After the emergency burn treatment and patient stabilization, a detailed secondary survey of the injuries is made. Injuries often missed in the secondary survey include damage to the eyes and genitals.
Doctors typically order blood and urine tests: complete blood count, electrolytes, blood urea nitrogen, creatinine, glucose, venous blood gas (VBG), and carboxyhemoglobin. If the doctor is worried about damage to organs, he or she might order urine myoglobin, serum creatine kinase, or serum lactate tests. Arterial blood gas (ABG), chest radiograph, and an electrocardiogram (ECG) are obtained in any patient at risk for inhalation injury.
Patients with extensive burns have weakened immune systems. The immune system cells (neutrophils) can both overshoot and undershoot in response to the trauma, and the T lymphocyte dysfunction and cytokines they release are off balance. Patients often get bacterial infection in the burn area. The burn also destroys the physical barrier to tissue invasion, which permits spread of the bacteria deeper into the skin and through the lymph system. The dead (debris) tissue at the burn site is a breeding ground for parasites. Bacteria can get in the bloodstream. To protect against these nasty events, the doctor and nurses take action to prevent infections.

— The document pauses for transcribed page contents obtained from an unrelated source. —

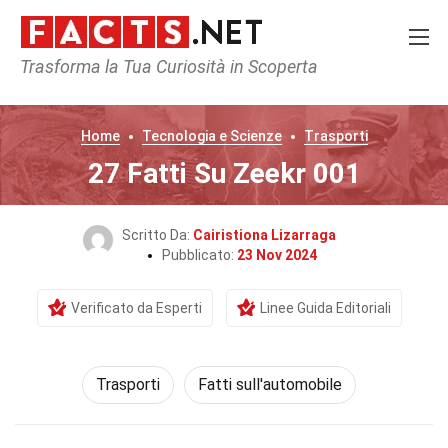
Trasforma la Tua Curiosità in Scoperta
Home
Tecnologia e Scienze
Trasporti
27 Fatti Su Zeekr 001
Scritto Da:
Cairistiona Lizarraga
Pubblicato:
23 Nov 2024
Verificato da Esperti
Linee Guida Editoriali
Trasporti
Fatti sull'automobile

Tetanus immunization is given if the patient has not had one in the recent past, because of the increased risk of infection. The treatment team (doctors or nurses) almost always puts topical antibiotics on non-superficial burns. Some caregivers apply antibiotics to burn blisters; some do not. If the patient is moved to a burn center, burns are covered with clean, dry dressings and antibiotics are applied at the burn center. Cleaning and antibiotics are employed until skin grows over the burned area.